▶ **EXERCISE**
Whenever a line in the entries below contains "установили", copy that line.

[Records contained in a dataset]
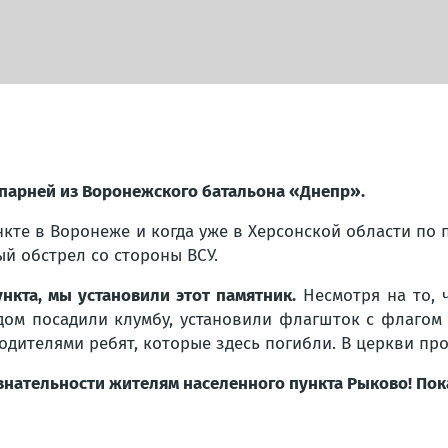
и парней из Воронежского батальона «Днепр».
нкте в Воронеже и когда уже в Херсонской области по
й обстрел со стороны ВСУ.
ункта, мы установили этот памятник.
Несмотря на то, 
ядом посадили клумбу, установили флагшток с флагом
одителями ребят, которые здесь погибли. В церкви пр
нательности жителям населенного пункта Рыково! Пока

▶ **RESULT BELOW**
ункта, мы установили этот памятник.
ядом посадили клумбу, установили флагшток с флагом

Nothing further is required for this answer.